Accuracy of NanoBiosensor-based Molecular Assays for Diagnosis of COVID-19 Compared to RT-PCR as a Reference Test: a Systematic Review
Abstract
Nanobiosensors (NPBs) are biosensing platforms that incorporate nanomaterials for robust detection of biologic particles, and can be applied for clinical diagnosis of COVID-19 with acceptable accuracy. We sought to evaluate the diagnostic accuracy of NPBs as an emerging alternative to RT-PCR in the clinical identification of SARS-CoV-2. Our aim was to systematically synthesize evidence to justify the diagnostic value of NPBs as a suitable replacement for RT-PCR in the clinical identification of the novel coronavirus.

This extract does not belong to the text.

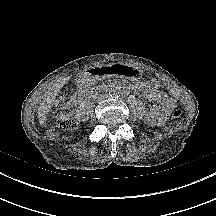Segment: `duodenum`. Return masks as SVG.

Methods: We searched seven literature databases including EBSCOhost Web, Embase, ProQuest, PubMed/MEDLINE, Scopus, Web of Science, and WHO LitCOVID to identify original records concerned with development and application of NPBs in the clinical diagnosis of COVID-19 that were published from November 1, 2019 to April 30, 2022. We then calculated the indicators of diagnostic power including sensitivity, specificity and accuracy. As part of a joint clinical investigation, we collected a total of 72 saliva specimens 24 age-matched patients with RT-PCR-confirmed COVID-19 on days 1, 3 and 5 following their hospitalization, which were tested using the rapid antigen diagnostic kit for SARS-CoV-2.
Results: We included 13 studies that reported original findings regarding the use of different NPBs in the clinical identification of COVID-19 via molecular identification of viral surface proteins and RNA in NPS/OPS. In total, 789 NPS/OPS samples gathered from 376 COVID-19+ and 413 COVID-19– participants were surveyed by the included studies using a total of 13 distinct NPBs. Compared to the reference test or RT-qPCR, NPBs yielded a mean sensitivity of 97.07%, a mean specificity of 94.43% and a mean accuracy of 96.91%. As for the clinical investigation, saliva-based test using rapid antigen kits conferred mean accuracy rates of 83.3%, 58.3% and 62.5% on days 1, 3 and 5, respectively.